Brividi osceni della mente
di
rotas2sator
genere
corna
Mi sedetti davanti al computer. Annoiato. Distratto. Poi il racconto mi colpì. Fulvio, romano. In viaggio verso Cesena. Federica, madre di tre figli, lavoro di gestione risorse.
Il nome mi fermò. Federica. Il nome di mia moglie. Coincidenza? No. Mi entrò dentro come un coltello. Gelosia e eccitazione insieme, brucianti.
Fulvio guardava fuori dal finestrino. Alberi gialli, campi arsi, borghi che correvano via. Ma dentro, la testa era già a Federica. A Cesena. A quella carne che conosceva così bene. Il treno martellava sulle rotaie. Il cuore di Fulvio batteva forte. Il mio battito ricalcava ogni colpo. Scese. La macchina di Federica. Il sorriso che conoscevo. La porta chiusa dietro di loro. Il mondo sparì.

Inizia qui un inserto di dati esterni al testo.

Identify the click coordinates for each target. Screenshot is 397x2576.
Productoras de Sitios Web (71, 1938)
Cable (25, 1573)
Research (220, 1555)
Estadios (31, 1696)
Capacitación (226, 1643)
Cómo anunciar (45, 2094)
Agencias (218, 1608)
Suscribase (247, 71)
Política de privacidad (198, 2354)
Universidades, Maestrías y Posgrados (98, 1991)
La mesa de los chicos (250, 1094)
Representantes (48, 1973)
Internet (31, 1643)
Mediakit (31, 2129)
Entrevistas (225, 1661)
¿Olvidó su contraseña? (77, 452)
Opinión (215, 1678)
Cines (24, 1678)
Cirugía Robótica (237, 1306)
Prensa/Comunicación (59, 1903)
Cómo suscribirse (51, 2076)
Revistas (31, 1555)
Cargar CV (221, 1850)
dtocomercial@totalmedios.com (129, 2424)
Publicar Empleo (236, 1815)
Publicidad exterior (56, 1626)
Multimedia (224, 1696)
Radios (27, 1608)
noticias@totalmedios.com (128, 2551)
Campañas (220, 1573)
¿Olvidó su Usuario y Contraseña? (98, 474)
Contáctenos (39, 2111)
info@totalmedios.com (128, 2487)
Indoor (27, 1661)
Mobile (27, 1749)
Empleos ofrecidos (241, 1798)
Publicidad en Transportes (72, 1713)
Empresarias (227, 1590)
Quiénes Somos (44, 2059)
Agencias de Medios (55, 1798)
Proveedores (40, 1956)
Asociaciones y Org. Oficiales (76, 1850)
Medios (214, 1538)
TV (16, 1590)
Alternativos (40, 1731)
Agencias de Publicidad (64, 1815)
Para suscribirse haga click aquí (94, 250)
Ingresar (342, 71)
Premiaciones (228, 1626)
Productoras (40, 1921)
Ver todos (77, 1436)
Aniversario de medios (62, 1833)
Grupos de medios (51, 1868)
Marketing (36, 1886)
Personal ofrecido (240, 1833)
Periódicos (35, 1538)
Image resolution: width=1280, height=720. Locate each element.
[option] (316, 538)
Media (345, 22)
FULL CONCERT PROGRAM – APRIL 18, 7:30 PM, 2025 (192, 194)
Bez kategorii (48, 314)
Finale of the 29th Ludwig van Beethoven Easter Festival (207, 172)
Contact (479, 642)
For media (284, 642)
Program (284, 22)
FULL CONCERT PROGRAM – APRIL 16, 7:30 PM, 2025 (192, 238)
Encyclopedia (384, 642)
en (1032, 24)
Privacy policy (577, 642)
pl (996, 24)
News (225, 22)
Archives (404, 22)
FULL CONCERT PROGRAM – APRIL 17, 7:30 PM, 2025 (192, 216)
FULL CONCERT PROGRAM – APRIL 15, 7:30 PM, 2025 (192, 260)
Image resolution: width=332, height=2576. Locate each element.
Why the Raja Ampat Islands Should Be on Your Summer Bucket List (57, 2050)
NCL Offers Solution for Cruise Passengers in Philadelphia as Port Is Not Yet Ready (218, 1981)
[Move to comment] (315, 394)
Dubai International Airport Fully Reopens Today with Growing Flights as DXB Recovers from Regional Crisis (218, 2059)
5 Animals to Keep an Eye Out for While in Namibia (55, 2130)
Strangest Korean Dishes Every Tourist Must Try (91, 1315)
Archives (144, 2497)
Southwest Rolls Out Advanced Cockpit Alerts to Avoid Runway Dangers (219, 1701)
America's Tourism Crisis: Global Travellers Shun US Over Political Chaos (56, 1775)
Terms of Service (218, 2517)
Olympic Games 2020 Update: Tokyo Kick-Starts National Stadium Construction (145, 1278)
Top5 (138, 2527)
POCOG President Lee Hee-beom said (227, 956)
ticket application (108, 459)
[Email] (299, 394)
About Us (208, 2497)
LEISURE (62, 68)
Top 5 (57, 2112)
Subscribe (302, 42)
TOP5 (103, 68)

Fulvio le spalancò le cosce. La lingua scivolò sulla figa calda, bagnata, aperta, succhiandola avidamente. Federica gemeva. Tirava i capelli di Fulvio. Il bacino si spingeva in avanti, implorando di più. Il rumore bagnato di succhi e lingua riempiva la stanza. Io vedevo mia moglie lì. I seni che si muovevano, gonfi. Il corpo che tremava. Il brivido mi scese lungo la schiena. Il cazzo pulsava, pronto a esplodere. Lei sopra di lui. Il cazzo di Fulvio dentro, duro, scivolava fino al fondo. Muoveva il bacino veloce, sbattendo, ansimando. Le tette rimbalzavano violentemente. Capezzoli duri che colpivano il petto di lui. Le mani piantate sul letto. Il culo aperto, lucido, che schioccava ad ogni colpo. — Stupendo, stupendo… più dentro… ancora! — urlava. Io tremavo. Gelosia. Piacere. Dolore.

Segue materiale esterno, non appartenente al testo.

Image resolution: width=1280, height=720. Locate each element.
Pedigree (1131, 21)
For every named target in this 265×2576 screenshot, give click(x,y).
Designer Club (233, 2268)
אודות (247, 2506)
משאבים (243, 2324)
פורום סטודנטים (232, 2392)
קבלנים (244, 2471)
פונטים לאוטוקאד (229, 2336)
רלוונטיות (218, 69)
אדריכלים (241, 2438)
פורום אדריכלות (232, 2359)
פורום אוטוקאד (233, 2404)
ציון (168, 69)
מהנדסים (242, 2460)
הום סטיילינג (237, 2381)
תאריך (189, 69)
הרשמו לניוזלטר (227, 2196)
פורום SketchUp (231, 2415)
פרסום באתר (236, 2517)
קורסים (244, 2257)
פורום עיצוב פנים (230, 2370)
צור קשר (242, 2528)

Federica piegata contro l’armadio. Mani sul vetro. Fulvio dietro. Colpi profondi. Lo schiocco dei sessi che sbattevano. I seni che balzavano, pesanti, colpendo il vetro. I capezzoli gonfi, rossi, tremanti. La bocca aperta. La lingua fuori. La bava colava. Gli occhi persi. Il sesso grondava succhi e seme. Il corpo scosso da orgasmi violenti. Lei gemeva, urlava, chiedeva di più. Implorava di farsi spaccare ancora. Fulvio venne dentro di lei. Il suo seme cFulvio scivolò tra le cosce, colando sul culo e sulle gambe. Lei tremava, persa. Distrutta. Felice.
Io non leggevo più. Guardavo. Chissà…mia moglie. Forse mia moglie. Sicuramente mia moglie Seni che rimbalzavano, culo aperto, voce roca che implorava arrendevole. Gelosia e piacere mi divorarono. Il mio cazzo duro. Il desiderio marcio che mi attraversava.
Quando Fulvio se ne andò, Federica lo accompagnò. Cosce ancora bagnate. Pelle sudata che odorava di cazzo. Capelli incollati al viso. Nella mia mente la scena non finiva mai.
Federica. Cesena. Tre figli. L’orologio al polso destro. La bruna selva inguinale. Le forme morbide. La descrizione della casa. Ogni dettaglio era lei. E quella parola — stupendo — la stessa che mia moglie mi sussurra quando gode. Coincidenza? No. Troppi indizi.
La vedevo scopata da un altro. I seni che rimbalzavano. La voce roca che implorava. Io godevo e soffrivo insieme. Un vortice di carne, sudore, fluidi. Gelosia e piacere fuse in un unico morso. Fantasia, ricordo o verità? Non importa. Il tormento stesso era desiderio. E in quel desiderio marcio avrei continuato a bruciare.